Une des explications de cette sous-évaluation chronique est une bisbille entre le ministère de la Défense et celui du budget. Les surcoûts sont causés par une utilisation plus importante des munitions, notamment sur les théâtres difficiles comme l’Afghanistan, les transports (25 millions d’euros), les dépenses en infrastructures pour la protection des forces (15 millions) et surtout par l’usure prématurée des matériels s’usent plus vite qu’en temps normal. Et c’est là que le bât blesse.

Cela vaut en effet pour les équipements du soldat en mission, qui porte ses effets militaires en permanence et qui est parfois, confirme le rapport, obligé d’acheter « sur ses propres deniers » du matériel qui ne lui est pas fourni, même si cela n’est pas autorisé. Mais cela vaut aussi et surtout pour les véhicules, sachant qu’un véhicule de l’avant-blindé (VAB) roule 3.000 kilomètres par mois en opération, ce qui trois fois supérieur à la distance qu’il parcourt en métropole. Au Liban, les semelles des chenilles des blindés s’usent à une candence telle qu’il faut les changer toutes les trois semaines. Pour les AMX 10P qui y sont déployés, il faut en prévoir 5.500 semelles chaque année. Et c’est sans compter sur les autres pièces mécaniques, davantage sollicités, qu’il faut remplacer.
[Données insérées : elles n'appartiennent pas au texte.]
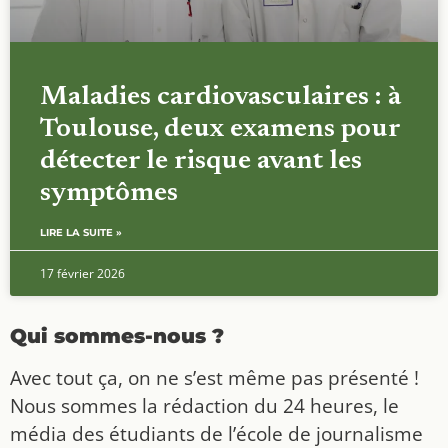
Maladies cardiovasculaires : à
Toulouse, deux examens pour
détecter le risque avant les
symptômes
LIRE LA SUITE »
17 février 2026
Qui sommes-nous ?
Avec tout ça, on ne s’est même pas présenté !
Nous sommes la rédaction du 24 heures, le
média des étudiants de l’école de journalisme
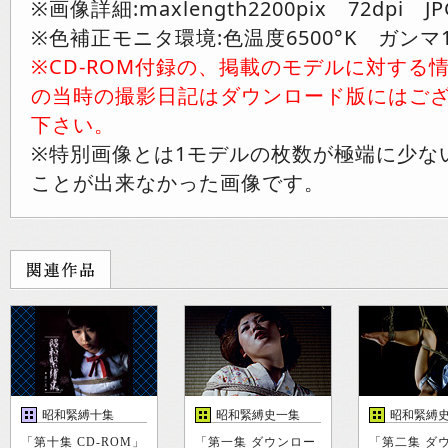
※画像詳細:maxlength2200pix 72dpi JP
※色補正モニタ環境:色温度6500°K ガンマ1
※CD-ROM付録の、掲載のモデルに対する
の当時の撮影日記はダウンロード版にはご
下さい。
※特別画像とは1モデルの枚数が極端に少な
ことが出来なかった画像です。
昭和緊縛十集
昭和緊縛史一集
昭和緊縛
「第十集 CD-ROM」
「第一集 ダウンロー
「第二集 ダ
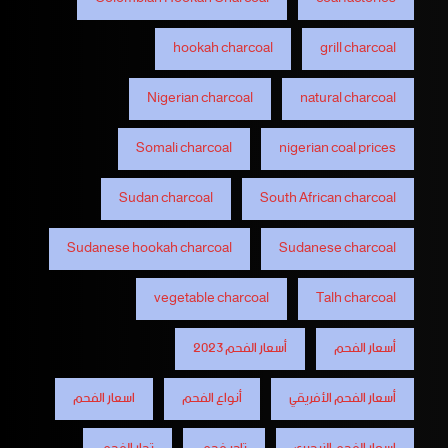
hookah charcoal
grill charcoal
Nigerian charcoal
natural charcoal
Somali charcoal
nigerian coal prices
Sudan charcoal
South African charcoal
Sudanese hookah charcoal
Sudanese charcoal
vegetable charcoal
Talh charcoal
أسعار الفحم
أسعار الفحم 2023
أسعار الفحم الأفريقي
أنواع الفحم
اسعار الفحم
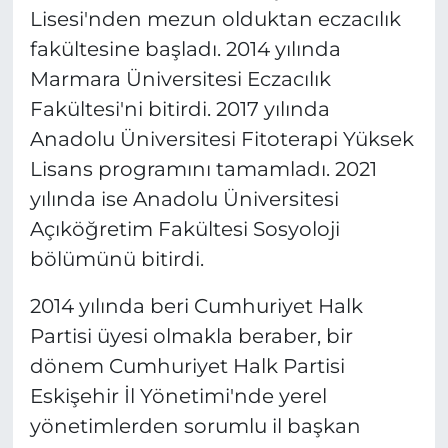
Lisesi'nden mezun olduktan eczacılık
MAGAZİN
fakültesine başladı. 2014 yılında
Marmara Üniversitesi Eczacılık
ESKİŞEHİRSPOR
Fakültesi'ni bitirdi. 2017 yılında
Anadolu Üniversitesi Fitoterapi Yüksek
Lisans programını tamamladı. 2021
yılında ise Anadolu Üniversitesi
Açıköğretim Fakültesi Sosyoloji
bölümünü bitirdi.
2014 yılında beri Cumhuriyet Halk
Partisi üyesi olmakla beraber, bir
dönem Cumhuriyet Halk Partisi
Eskişehir İl Yönetimi'nde yerel
yönetimlerden sorumlu il başkan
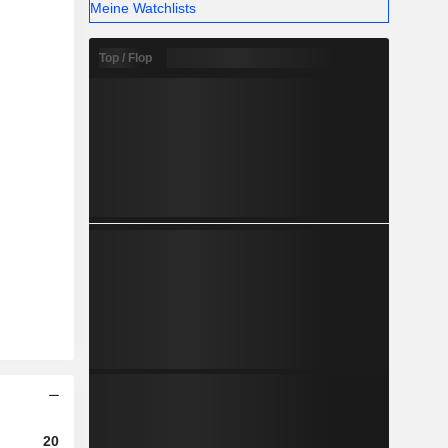
Meine Watchlists
Top / Flop
2023
2024
2025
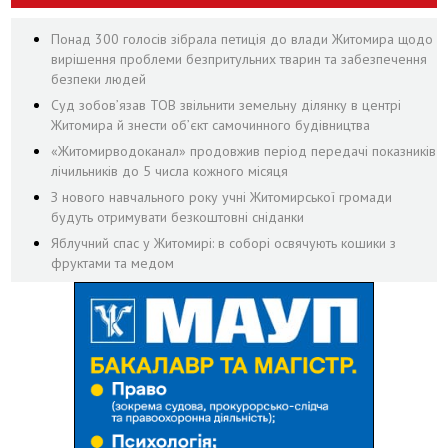
Понад 300 голосів зібрала петиція до влади Житомира щодо
вирішення проблеми безпритульних тварин та забезпечення
безпеки людей
Суд зобов’язав ТОВ звільнити земельну ділянку в центрі
Житомира й знести об’єкт самочинного будівництва
«Житомирводоканал» продовжив період передачі показників
лічильників до 5 числа кожного місяця
З нового навчального року учні Житомирської громади
будуть отримувати безкоштовні сніданки
Яблучний спас у Житомирі: в соборі освячують кошики з
фруктами та медом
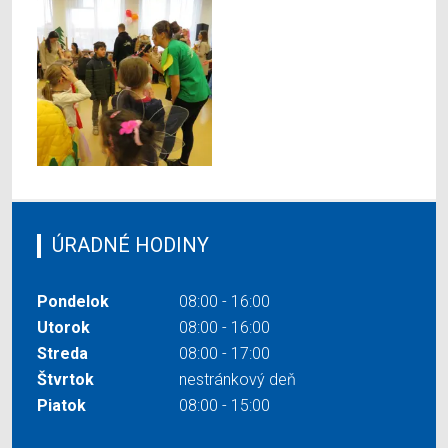
ÚRADNÉ HODINY
Pondelok
08:00 - 16:00
Utorok
08:00 - 16:00
Streda
08:00 - 17:00
Štvrtok
nestránkový deň
Piatok
08:00 - 15:00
Alors que les Britanniques prennent en compte l’usure des matériels ainsi que ceux acquis pour une opération particulière, le ministère français du budget ne considère que l’aspect des rémunérations et des frais de fonctionnement et exclut de facto toutes les dépenses liées aux matériels puisque ces derniers sont censés être réutilisés ultérieurement. Exit donc l’évalution du coût de l’usure ou de la perte de véhicules blindés en opération extérieure, d’où une partie du manque de financement des engements militaires français en cours d’exercice.
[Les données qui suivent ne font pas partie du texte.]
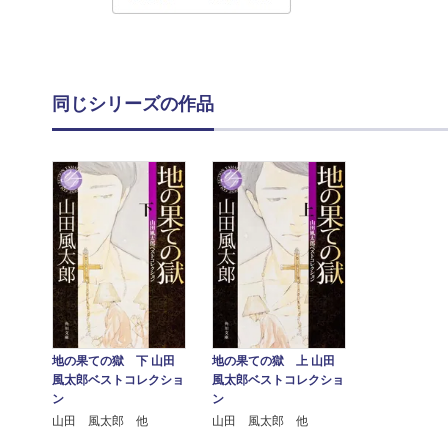
同じシリーズの作品
地の果ての獄 下 山田
地の果ての獄 上 山田
風太郎ベストコレクショ
風太郎ベストコレクショ
ン
ン
山田 風太郎 他
山田 風太郎 他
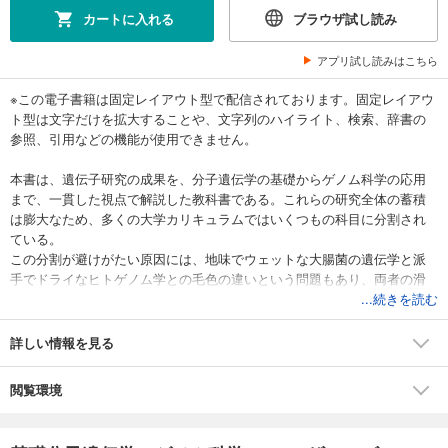
カートに入れる
ブラウザ試し読み
アプリ試し読みはこちら
※この電子書籍は固定レイアウト型で配信されております。固定レイアウ
ト型は文字だけを拡大することや、文字列のハイライト、検索、辞書の
参照、引用などの機能が使用できません。
本書は、遺伝子研究の成果を、分子遺伝学の基礎からゲノム科学の応用
まで、一貫した視点で解説した教科書である。これらの研究全体の蓄積
は膨大なため、多くの大学カリキュラムではいくつもの科目に分割され
ている。
この分割が避けがたい原因には、地味でウェットな大腸菌の遺伝学と派
手でドライなヒトゲノム学との毛色の違いという問題もあり、両者の滑
らかな接続はかなり困難な課題である。しかし、ほかにも多くの科目を
...続きを読む
同時に学ぶ必要のある今どきの学生や、知的好奇心は旺盛ながら忙しい
現代人には、この課題を克服した教材が必要であろう。
詳しい情報を見る
そこで本書では、遺伝子研究の基礎から展開までシームレスにまとめる
ため、下記の3つの工夫をし、理解の助けとした。
閲覧環境
◆本書の特徴◆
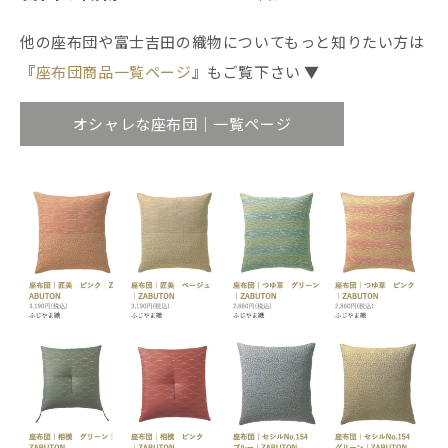
他の座布団や富士吉田の織物についてもっと知りたい方は
『
座布団商品一覧ページ
』もご覧下さい ▼
オシャレな座布団｜一覧ページ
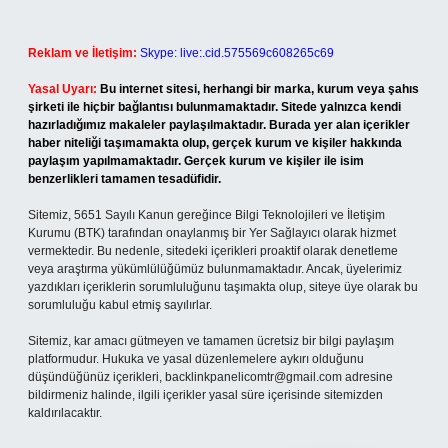
Reklam ve İletişim:
Skype: live:.cid.575569c608265c69
Yasal Uyarı:
Bu internet sitesi, herhangi bir marka, kurum veya şahıs
şirketi ile hiçbir bağlantısı bulunmamaktadır. Sitede yalnızca kendi
hazırladığımız makaleler paylaşılmaktadır. Burada yer alan içerikler
haber niteliği taşımamakta olup, gerçek kurum ve kişiler hakkında
paylaşım yapılmamaktadır. Gerçek kurum ve kişiler ile isim
benzerlikleri tamamen tesadüfidir.
Sitemiz, 5651 Sayılı Kanun gereğince Bilgi Teknolojileri ve İletişim
Kurumu (BTK) tarafından onaylanmış bir Yer Sağlayıcı olarak hizmet
vermektedir. Bu nedenle, sitedeki içerikleri proaktif olarak denetleme
veya araştırma yükümlülüğümüz bulunmamaktadır. Ancak, üyelerimiz
yazdıkları içeriklerin sorumluluğunu taşımakta olup, siteye üye olarak bu
sorumluluğu kabul etmiş sayılırlar.
Sitemiz, kar amacı gütmeyen ve tamamen ücretsiz bir bilgi paylaşım
platformudur. Hukuka ve yasal düzenlemelere aykırı olduğunu
düşündüğünüz içerikleri,
backlinkpanelicomtr@gmail.com
adresine
bildirmeniz halinde, ilgili içerikler yasal süre içerisinde sitemizden
kaldırılacaktır.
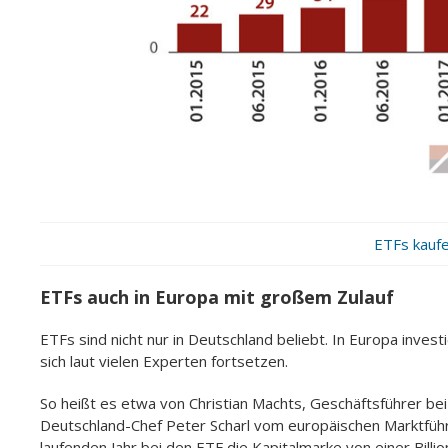
ETFs kaufe
ETFs auch in Europa mit großem Zulauf
ETFs sind nicht nur in Deutschland beliebt. In Europa inves
sich laut vielen Experten fortsetzen.
So heißt es etwa von Christian Machts, Geschäftsführer bei F
Deutschland-Chef Peter Scharl vom europäischen Marktführer
laufenden Jahr bei den ETF die Kapitalmarke von einer Billio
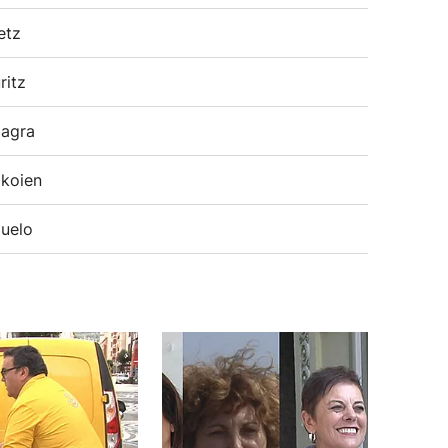
etz
ritz
agra
koien
uelo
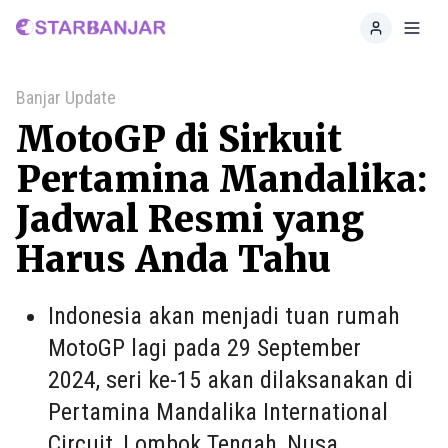
Home
Toggl
Banjar Update
MotoGP di Sirkuit
Pertamina Mandalika:
Jadwal Resmi yang
Harus Anda Tahu
Indonesia akan menjadi tuan rumah
MotoGP lagi pada 29 September
2024, seri ke-15 akan dilaksanakan di
Pertamina Mandalika International
Circuit, Lombok Tengah, Nusa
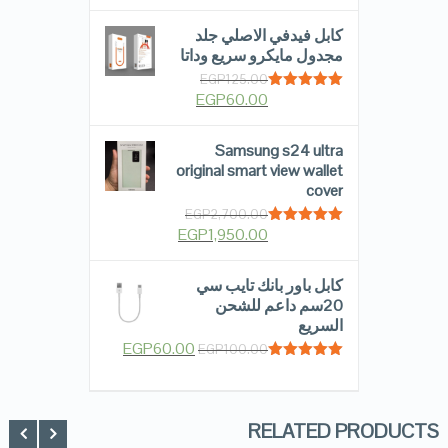
كابل فيدفي الاصلي جلد
مجدول مايكرو سريع وداتا
EGP
125.00
EGP
60.00
Rated
5.00
out of 5
Samsung s24 ultra
original smart view wallet
cover
EGP
2,700.00
EGP
1,950.00
Rated
5.00
out of 5
كابل باور بانك تايب سي
20سم داعم للشحن
السريع
EGP
60.00
EGP
100.00
Rated
5.00
out of 5
RELATED PRODUCTS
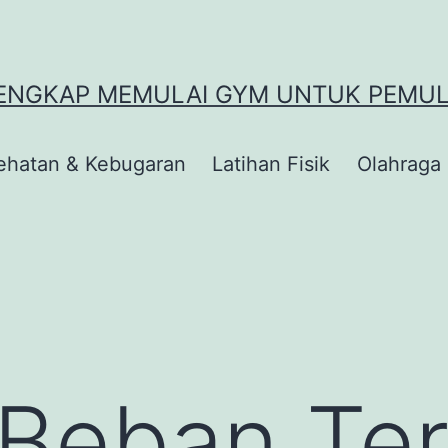
 LENGKAP MEMULAI GYM UNTUK PEMU
ehatan & Kebugaran
Latihan Fisik
Olahraga
Beban Ter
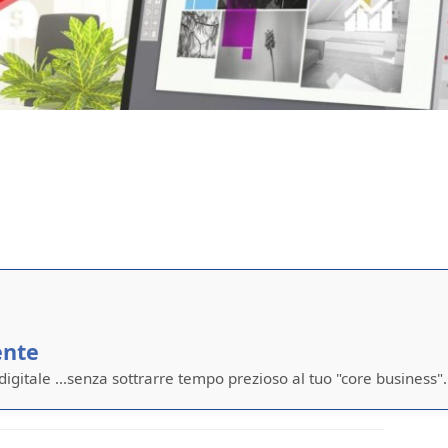
ente
 digitale ...senza sottrarre tempo prezioso al tuo "core business".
Enfin, si les opérations extérieures coûtent cher, sans doute pourraient-elles rapporter in fine à l’économie nationale. C’est en tous les cas la question posée par le rapport de la Commission des finances. Les rapporteurs déplorent en effet « le faible engagement des entreprises françaises dans les opérations de reconstructions et de soutien » aux forces armées, alors que leurs concurrentes étrangères, notamment anglo-saxonnes et voire allemandes, ne se privent pas pour y prendre des marchés. Selon le document, les Etats-Unis, le Royaume-Uni, l’Allemagne et même la Turquie y envoient même des réservistes employés par des sociétés soucieuses de trouver de nouveaux débouchés dans les pays en voie de stabilisation pour y prospecter les marchés potentiels, le plus souvent financés par des fonds de l’ONU ou de l’Union européenne.

Cependant, il y a deux raisons pour expliquer cette absence des firmes hexagonales. La première tient à la philosophie française en matière de stabilisation : il vaut sans doute mieux privilégier les entreprises locales afin de remobiliser le tissu économique du pays en crise. La seconde est liée à une certaine frilosité des sociétés françaises, qui ne se montrent pas forcément intéressées par des régions dites instables ou peu sûres, même si il s’agit d’un pays comme le Tchad avec lequel Paris est particulièrement lié.